Если читатель ищетъ въ романѣ занимательной завязки и потрясающихъ сценъ, если онъ считаетъ концомъ каждой исторіи смерть или, по крайней мѣрѣ, женитьбу героя, если онъ признаетъ только ту завязку, которая основана на любви или уголовномъ преступленіи, — то совѣтую ему не тратить драгоцѣннаго времени и не читать этой исторіи. Въ ней нѣтъ ни потрясающихъ сценъ, ни любви, ни преступленія, ни героя. Всѣ ея дѣйствующія лица остаются до конца исторіи почти такими же, какими были на первой ея страницѣ. Дѣти немного подрастутъ, старики немного состарятся, но, можетъ-быть, каждому придется еще лѣтъ десять мыкаться по свѣту, коптить небо и преслѣдовать тѣ же интересы, которые онъ преслѣдовалъ, если только у него таковые имѣлись. Въ характерахъ людей и въ общественной жизни не бываетъ скачковъ и внезапныхъ переворотовъ. Медленно осушиваются гнилыя болота! Перевороты изумляютъ своею неожиданностью только близорукихъ и глуховатыхъ людей, не знающихъ, что истинный переворотъ совершался въ теченіе многихъ трудныхъ лѣтъ. Близорукіе и глуховатые люди всегда видятъ и слышатъ выстрѣлъ и вздрагиваютъ въ испугѣ. Если бы они видѣли, какъ устанавливалось огнестрѣльное орудіе, какъ оно заряжалось, какъ прикладывался къ затравкѣ фитиль, — имъ не пришлось бы вздрогнуть и испугаться…

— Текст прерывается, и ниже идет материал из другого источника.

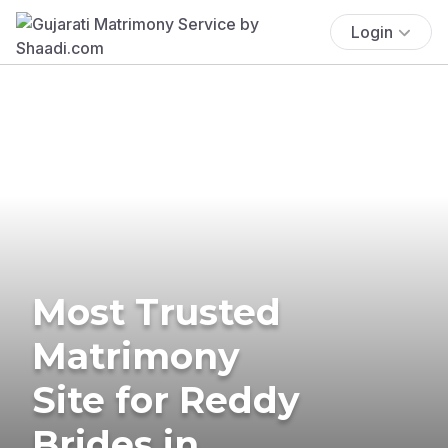
Login
Most Trusted
Matrimony
Site for Reddy
Brides in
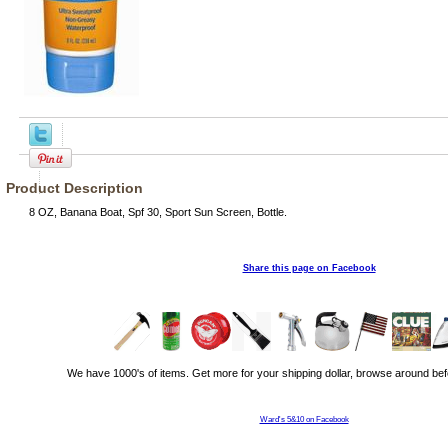
Product Description
8 OZ, Banana Boat, Spf 30, Sport Sun Screen, Bottle.
Share this page on Facebook
We have 1000's of items. Get more for your shipping dollar, browse around bef
Ward's 5&10 on Facebook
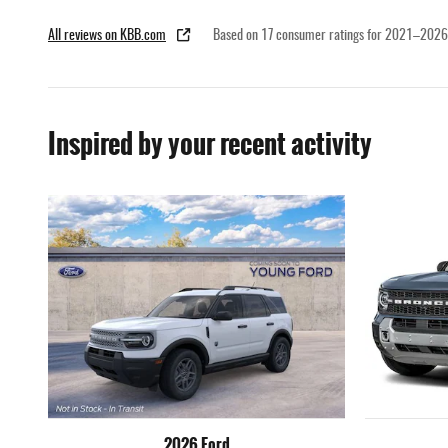
All reviews on KBB.com
Based on 17 consumer ratings for 2021–2026
Inspired by your recent activity
2026 Ford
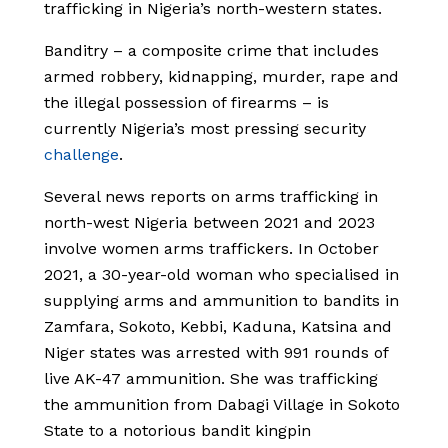
trafficking in Nigeria’s north-western states.
Banditry – a composite crime that includes
armed robbery, kidnapping, murder, rape and
the illegal possession of firearms – is
currently Nigeria’s most pressing security
challenge
.
Several news reports on arms trafficking in
north-west Nigeria between 2021 and 2023
involve women arms traffickers. In October
2021, a 30-year-old woman who specialised in
supplying arms and ammunition to bandits in
Zamfara, Sokoto, Kebbi, Kaduna, Katsina and
Niger states was arrested with 991 rounds of
live AK-47 ammunition. She was trafficking
the ammunition from Dabagi Village in Sokoto
State to a notorious bandit kingpin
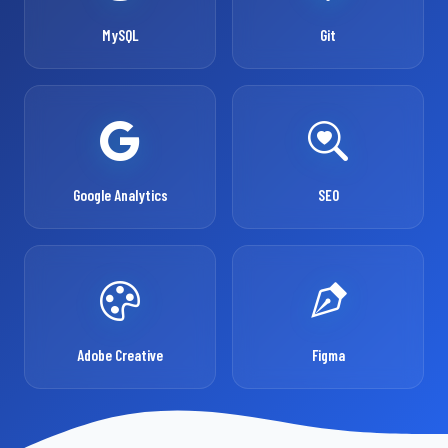
MySQL
Git
Google Analytics
SEO
Adobe Creative
Figma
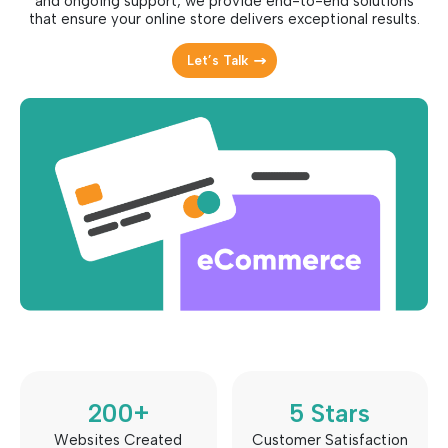
and ongoing support, we provide end-to-end solutions
that ensure your online store delivers exceptional results.
Let’s Talk
200
+
5
 Stars
Websites Created
Customer Satisfaction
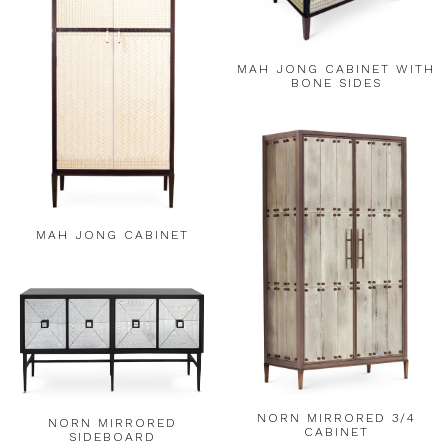
MAH JONG CABINET WITH
BONE SIDES
MAH JONG CABINET
NORN MIRRORED 3/4
NORN MIRRORED
CABINET
SIDEBOARD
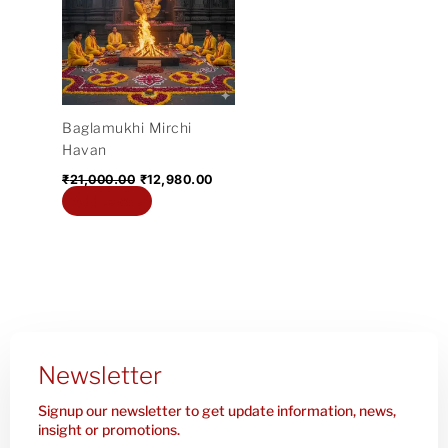
₹21,000.00.
₹12,980.00.
Baglamukhi Mirchi
Havan
₹
21,000.00
₹
12,980.00
Add to cart
Newsletter
Signup our newsletter to get update information, news,
insight or promotions.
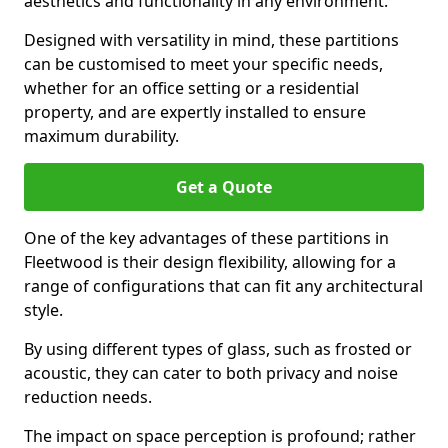
aesthetics and functionality in any environment.
Designed with versatility in mind, these partitions
can be customised to meet your specific needs,
whether for an office setting or a residential
property, and are expertly installed to ensure
maximum durability.
Get a Quote
One of the key advantages of these partitions in
Fleetwood is their design flexibility, allowing for a
range of configurations that can fit any architectural
style.
By using different types of glass, such as frosted or
acoustic, they can cater to both privacy and noise
reduction needs.
The impact on space perception is profound; rather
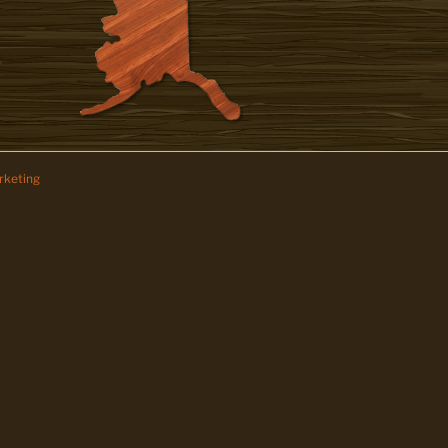
keting
z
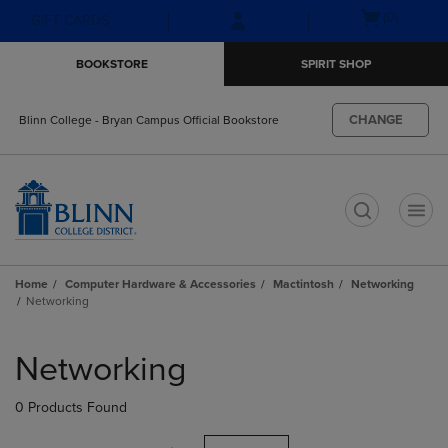
Skip
Skip
Open
(0)
GIFT CARDS
to
to
cart
main
main
menu
BOOKSTORE
SPIRIT SHOP
content
navigation
menu
CHANGE
Blinn College - Bryan Campus Official Bookstore
t
Home
Computer Hardware & Accessories
Mactintosh
Networking
Networking
Skip
to
Networking
products
0 Products Found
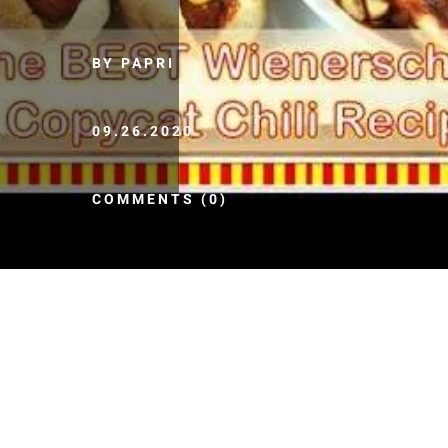
BY PAPRI
09.26.2020
COMMENTS (0)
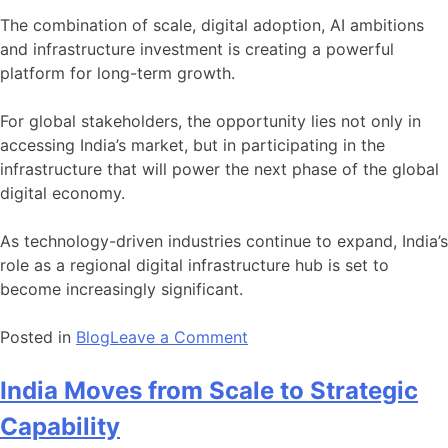
The combination of scale, digital adoption, AI ambitions
and infrastructure investment is creating a powerful
platform for long-term growth.
For global stakeholders, the opportunity lies not only in
accessing India’s market, but in participating in the
infrastructure that will power the next phase of the global
digital economy.
As technology-driven industries continue to expand, India’s
role as a regional digital infrastructure hub is set to
become increasingly significant.
on
Posted in
Blog
Leave a Comment
India
Emerges
India Moves from Scale to Strategic
as
Capability
Asia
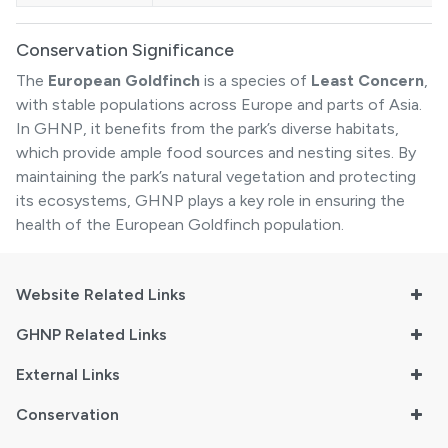
Conservation Significance
The
European Goldfinch
is a species of
Least Concern
,
with stable populations across Europe and parts of Asia.
In GHNP, it benefits from the park’s diverse habitats,
which provide ample food sources and nesting sites. By
maintaining the park’s natural vegetation and protecting
its ecosystems, GHNP plays a key role in ensuring the
health of the European Goldfinch population.
Website Related Links
GHNP Related Links
External Links
Conservation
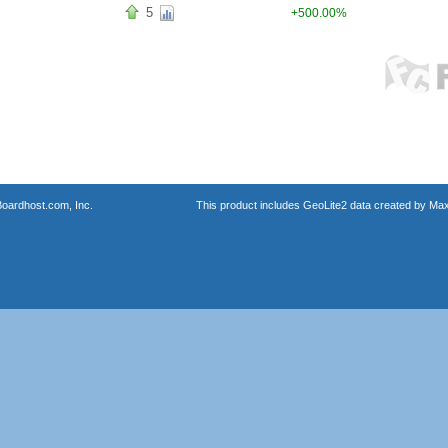
5
+500.00%
oardhost.com, Inc.
This product includes GeoLite2 data created by Max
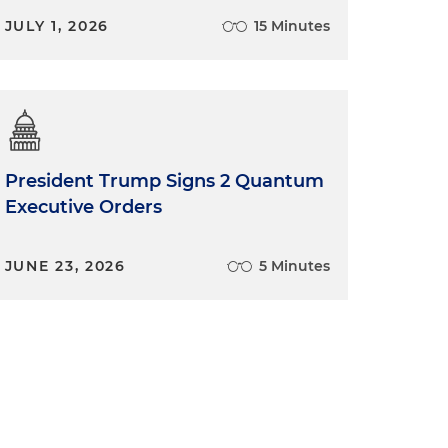
JULY 1, 2026
15 Minutes
President Trump Signs 2 Quantum
Executive Orders
JUNE 23, 2026
5 Minutes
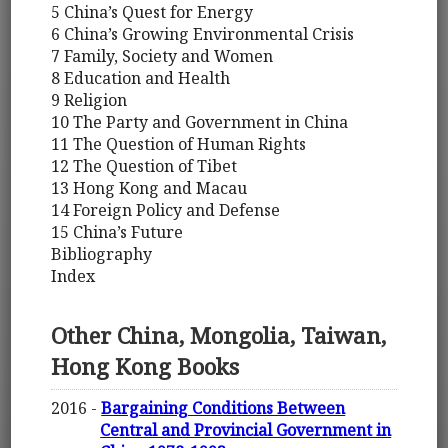
5 China’s Quest for Energy
6 China’s Growing Environmental Crisis
7 Family, Society and Women
8 Education and Health
9 Religion
10 The Party and Government in China
11 The Question of Human Rights
12 The Question of Tibet
13 Hong Kong and Macau
14 Foreign Policy and Defense
15 China’s Future
Bibliography
Index
Other China, Mongolia, Taiwan,
Hong Kong Books
2016 -
Bargaining Conditions Between
Central and Provincial Government in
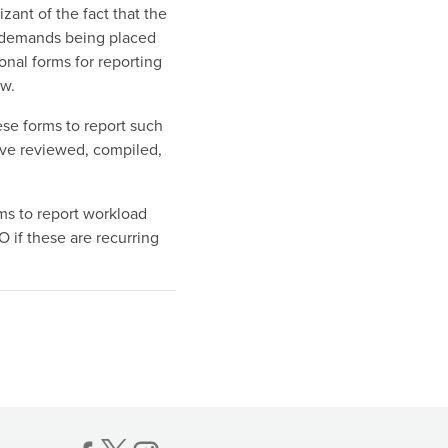
zant of the fact that the
 demands being placed
onal forms for reporting
ow.
se forms to report such
ave reviewed, compiled,
ms to report workload
O if these are recurring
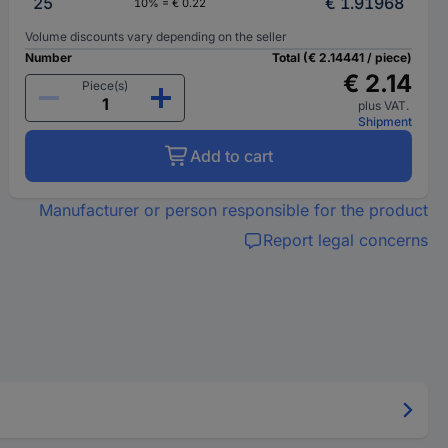
25
€ 1.91968
10% = € 0.22
Volume discounts vary depending on the seller
Number
Total (€ 2.14441 / piece)
€ 2.14
Piece(s)
plus VAT.
Shipment
Add to cart
Manufacturer or person responsible for the product
Report legal concerns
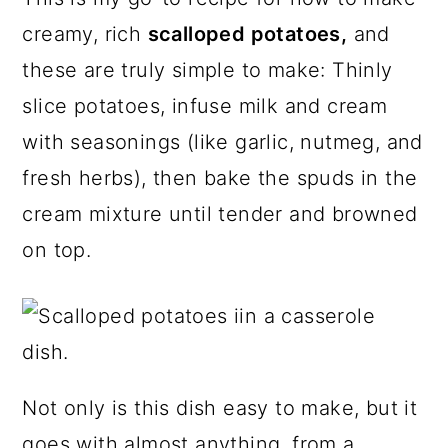
a
c
a
e
creamy, rich
scalloped potatoes,
and
r
o
r
r
these are truly simple to make: Thinly
y
n
y
slice potatoes, infuse milk and cream
n
t
s
with seasonings (like garlic, nutmeg, and
a
e
i
fresh herbs), then bake the spuds in the
v
n
d
cream mixture until tender and browned
i
t
e
on top.
g
b
a
a
t
r
i
o
Not only is this dish easy to make, but it
n
goes with almost anything, from a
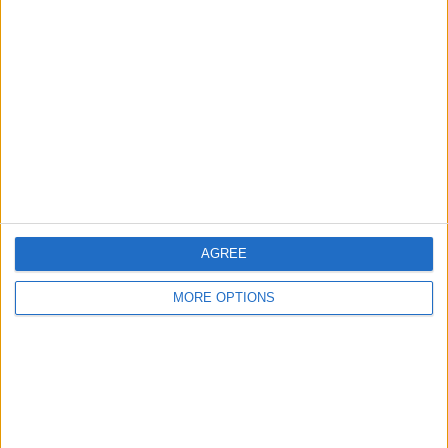
den3773
Profile
Swap history
For Swap
1
For Sale
1
Swap history
Rating
Items swapped
AGREE
0
Rated swapz
0
MORE OPTIONS
Unrated swapz
0
Withdrawn swapz
0
Location
Region: South West England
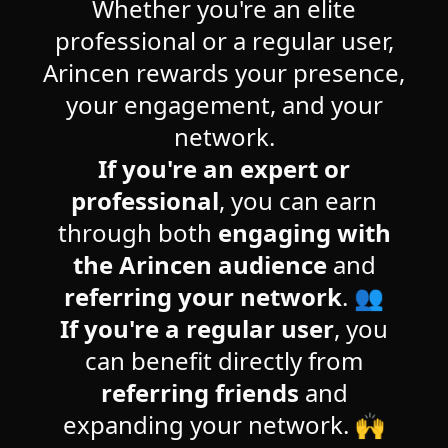
Whether you're an elite
professional or a regular user,
Arincen rewards your presence,
your engagement, and your
network.
If you're an expert or
professional
, you can earn
through both
engaging with
the Arincen audience
and
referring your network
. 👥
If you're a regular user
, you
can benefit directly from
referring friends
and
expanding your network. 🙌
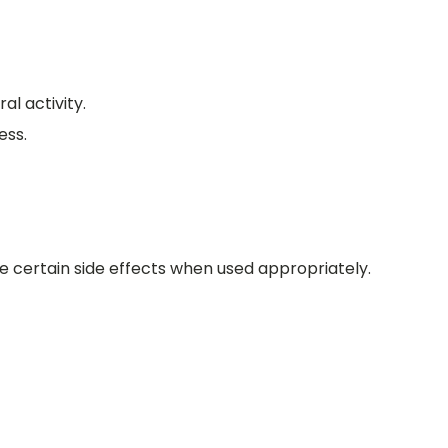
l activity.
ess.
e certain side effects when used appropriately.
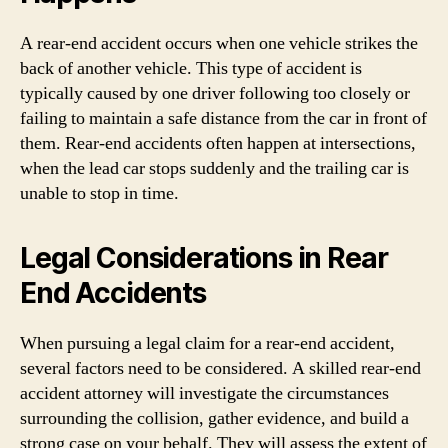
A rear-end accident occurs when one vehicle strikes the
back of another vehicle. This type of accident is
typically caused by one driver following too closely or
failing to maintain a safe distance from the car in front of
them. Rear-end accidents often happen at intersections,
when the lead car stops suddenly and the trailing car is
unable to stop in time.
Legal Considerations in Rear
End Accidents
When pursuing a legal claim for a rear-end accident,
several factors need to be considered. A skilled rear-end
accident attorney will investigate the circumstances
surrounding the collision, gather evidence, and build a
strong case on your behalf. They will assess the extent of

Я романовъ не пишу. У меня накопилось множество записокъ близкихъ мнѣ людей, и однѣ изъ нихъ я рѣшаюсь издать теперь. Быть-можетъ, читатель не повѣрить въ возможность существованія оконченной исторіи безъ свадьбы и смерти, и будетъ думать, что я рѣшился, по благому примѣру древнихъ и новыхъ русскихъ писателей, порадовать публику обрывкомъ будущаго великаго произведенія, показать кончикъ холста, на которомъ лѣтъ черезъ десять вырастутъ деревья, выстроятся дома, закопошатся неугомонные люди и широко раскинется голубое, прозрачное небо, — но гдѣ теперь представляется любопытнымъ взорамъ недоумѣвающаго зрителя только одинокій стебель крапивы да кустъ цѣпкаго репейника… читатель ошибется. Эта исторія окончена; второго, дополнительнаго тома не будетъ. Она должна быть признана оконченною по тѣмъ же соображеніямъ, по какимъ признаются таковыми двадцатилѣтній юноша и семнадцатилѣтняя дѣвушка, сіяющіе яркимъ румянцемъ здоровья, полные надеждъ на будущее и уже готовые къ жизни. Можетъ-быть, они еще на долгое время сохранятъ и яркій румянецъ, и прелесть молодыхъ лицъ, можетъ-быть, ихъ надежды станутъ еще полнѣе и отчетливѣе; но, читатель, если вы когда-нибудь любили, не хотѣлось ли вамъ сохранить въ своей памяти свѣтлый образъ любимаго существа именно такимъ, какимъ онъ былъ въ минуту первой встрѣчи съ вами, въ пору его расцвѣтанія, когда вы чуткимъ сердцемъ предугадали, какой плодъ дастъ въ будущемъ едва распустившаяся благоухающая почка?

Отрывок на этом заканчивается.